Resynchronized Uniformization and Definability Problems for Rational Relations
Christof Löding, Sarah Winter
TL;DR
This work develops a unified framework for uniformization and definability problems of rational word relations using regular synchronization languages. It extends classical results on automatic and recognizable relations by enabling more expressive synchronization constraints and studying both fixed and input-specified target languages; it provides new decidability and undecidability results, with reductions to distance automata and careful analyses of minsync/maxsync/allsync representations. The paper establishes decidability in several important cases (e.g., uniformization by recognizable relations, automatic relations with finite shiftlag targets under certain conditions, and definability when targets are unambiguous or prefix-recognizable) and demonstrates undecidability in broad settings (notably for general uniformization with subsequential transducers and for automatic sources under arbitrary target synchronization).

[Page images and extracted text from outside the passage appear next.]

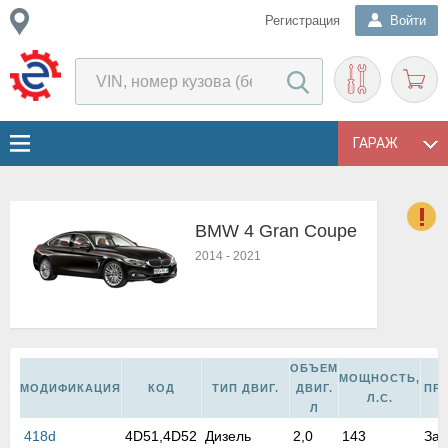
Регистрация
Войти
ГАРАЖ
BMW 4 Gran Coupe
о
2014
-
2021
Е
в
н
о
в
ОБЪЕМ
к
МОЩНОСТЬ,
МОДИФИКАЦИЯ
КОД
ТИП ДВИГ.
ДВИГ.
ПР
и
Л.С.
Л
н
418d
4D51,4D52
Дизель
2,0
143
Зад
о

Overall, it clarifies which combinations of source/target classes yield algorithmic solvability and which remain intractable, contributing a systematic map for future work in synchronization-language-based relational definability. The results have potential implications for origin semantics, reactive synthesis, and decision procedures in logic over word relations.
Abstract
Regular synchronization languages can be used to define rational relations of finite words, and to characterize subclasses of rational relations, like automatic or recognizable relations. We provide a systematic study of the decidability of uniformization and definability problems for subclasses of rational relations defined in terms of such synchronization languages. We rephrase known results in this setting and complete the picture by adding several new decidability and undecidability results.